National Etiquette Week
Listen to the Recess! Clip
Author | Rita Smith |
Air Date | 5/14/2001 |
National Etiquette Week Transcript
How to Be a Lady was written in 1854 and is broader than just an etiquette book since it includes advice on a wide variety of topics. It was written by Harvey Newcomb, who intended it for girls between the ages of 8 and 15. According to the preface, Mr. Newcomb hopes to offer some good advice for girls in an entertaining way so they can become “well-bred, intelligent, refined and good.” (p. 4)
The first few chapters center around the most important elements of behavior, obedience to God and obedience to parents. Then Newcomb moves on to the lesser, but still important, elements of good behavior including a discussion of good and bad habits.
One habit he detests is noisiness, defined as “talkativeness, loud laughing, humming patches of song-tunes, and in general a noisy bustling activity.” (p. 93) A talkative girl will tell all she knows,” Newcomb writes, “and all she can remember that she has ever heard anybody say, to everyone she meets.
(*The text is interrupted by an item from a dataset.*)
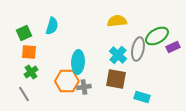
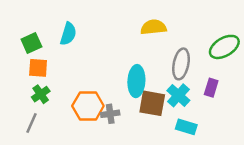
green ellipse: (157, 36) -> (224, 47), moved
purple rectangle: (173, 47) -> (211, 88), moved, turned -48
cyan cross: (118, 55) -> (178, 95), moved
cyan ellipse: (78, 62) -> (136, 81), moved
gray line: (24, 94) -> (31, 123), turned 56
She will take up time and occupy the attention of others, in relating long, humdrum stories about matters and things which nobody cares to hear. You wait with impatience to hear the end of her story, that you may have a little quiet; but her tongue never stops, but, like the clapper of a mill, keeps up its incessant clack…. In listening to the talkative girl, I have often felt an involuntary apprehension for [her tongue], which is obliged to perform so much labor. It must be made of stern stuff, or it would wear out, or, at least, grow weary. It is a wonder,” he concludes, “that it does not [burst into flames] from [the] friction.” (94)
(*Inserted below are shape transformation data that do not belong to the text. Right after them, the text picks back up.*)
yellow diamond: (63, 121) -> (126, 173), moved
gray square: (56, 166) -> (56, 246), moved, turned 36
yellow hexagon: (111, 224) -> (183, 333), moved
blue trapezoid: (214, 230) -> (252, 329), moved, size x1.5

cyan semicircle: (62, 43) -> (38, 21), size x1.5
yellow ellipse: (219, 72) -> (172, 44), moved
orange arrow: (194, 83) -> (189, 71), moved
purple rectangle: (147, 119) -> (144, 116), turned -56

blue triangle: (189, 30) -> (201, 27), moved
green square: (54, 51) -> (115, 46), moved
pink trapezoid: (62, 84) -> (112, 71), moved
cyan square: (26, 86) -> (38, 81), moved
A good habit a young girl should cultivate is thoughtfulness. Newcomb includes detailed instructions in this section on how to handle a borrowed book. Although he warns that reading a book merely for amusement is a dangerous habit, he allows that reading for improvement is always time well spent. “A girl who has borrowed a book,” he writes, “should be careful to replace [it]…exactly as she found it. If she takes a book to read, she carries it with care, firmly grasped in her hand and avoids letting it fall or hitting it against any thing to bruise the cover. She holds it in such a manner as not to strain the back, nor crumple the leaves; if called away from her reading, she puts in a mark, shuts it up, and lays it in a safe place. …And when she has finished reading it, she carefully replaces it in the library, just where she found it. She does not place it wrong end upwards, nor the title towards the back of the shelf, but puts it in the place where it belongs, makes it stand straight, and shoves it back even with its fellows.” (p. 92) As a librarian, I must say, that advice warms my heart. .0
Source:
Newcomb, Harvey. How to Be a Lady: A Book for Girls, Containing Useful Hints on the Formation of Character. 14th ed. Boston: Gould and Lincoln; New York: Sheldon, Lamport, and Blakeman, 1854.